A sustained campaign of Hellfire missile strikes on suspected drug boats has killed at least 95 people without due process, public evidence of drug trafficking, or identification of the dead. Legal experts widely classify these as extrajudicial killings and crimes against humanity.
At least 95 people killed in 26+ Hellfire missile strikes on boats in the Caribbean and Pacific since September 2, 2025, with no public evidence the boats were carrying drugs.
The very first strike on September 2, 2025 included a 'double tap' — two survivors clung to wreckage for 45 minutes before a follow-up strike killed them. The total death toll from this single incident was 11.
US airstrikes killed 68 detained African migrants sleeping in a Sa'ada detention center during Operation Rough Rider. Amnesty International's investigation found no evidence the facility was a military target and concluded the strike was indiscriminate and must be investigated as a war crime.
US airstrikes hit a migrant detention center in Sa'ada, Yemen at approximately 5:00 AM on April 28, 2025, while 115 detained migrants were sleeping, killing at least 68 and injuring 47.
Victims were primarily Ethiopian and Somali migrants detained by Houthi authorities solely for their irregular immigration status — they were not combatants or military targets.

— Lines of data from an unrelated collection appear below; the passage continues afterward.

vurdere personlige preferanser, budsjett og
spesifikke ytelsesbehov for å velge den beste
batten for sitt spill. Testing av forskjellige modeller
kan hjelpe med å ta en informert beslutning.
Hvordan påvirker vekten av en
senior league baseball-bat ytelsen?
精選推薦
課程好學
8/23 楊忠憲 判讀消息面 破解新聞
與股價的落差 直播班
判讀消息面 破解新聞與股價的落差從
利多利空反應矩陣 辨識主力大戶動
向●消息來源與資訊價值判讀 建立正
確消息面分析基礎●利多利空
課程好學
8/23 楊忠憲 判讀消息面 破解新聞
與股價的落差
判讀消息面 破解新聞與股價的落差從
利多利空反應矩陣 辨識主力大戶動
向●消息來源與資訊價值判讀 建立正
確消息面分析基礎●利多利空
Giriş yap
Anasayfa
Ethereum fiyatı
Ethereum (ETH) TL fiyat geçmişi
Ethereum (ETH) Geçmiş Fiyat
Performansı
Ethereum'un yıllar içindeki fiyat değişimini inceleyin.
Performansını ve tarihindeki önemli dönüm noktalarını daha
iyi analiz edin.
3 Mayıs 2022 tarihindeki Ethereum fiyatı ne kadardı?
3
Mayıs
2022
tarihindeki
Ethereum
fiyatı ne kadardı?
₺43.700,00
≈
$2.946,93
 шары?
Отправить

US airstrikes in Somalia escalated dramatically in 2025, with AFRICOM claiming zero civilian casualties despite independent monitors documenting dozens of civilian deaths. AFRICOM stopped publishing casualty data and has never paid compensation for civilian harm in the country.
AFRICOM conducted at least 43 airstrikes in Somalia in 2025, more than doubling the prior year's pace, with the administration citing both regional security and alleged threats to the US homeland.
AFRICOM has assessed zero civilian casualties from its 2025 strikes, while independent monitors at Airwars document between 33 and 167 total civilian deaths from US strikes in Somalia.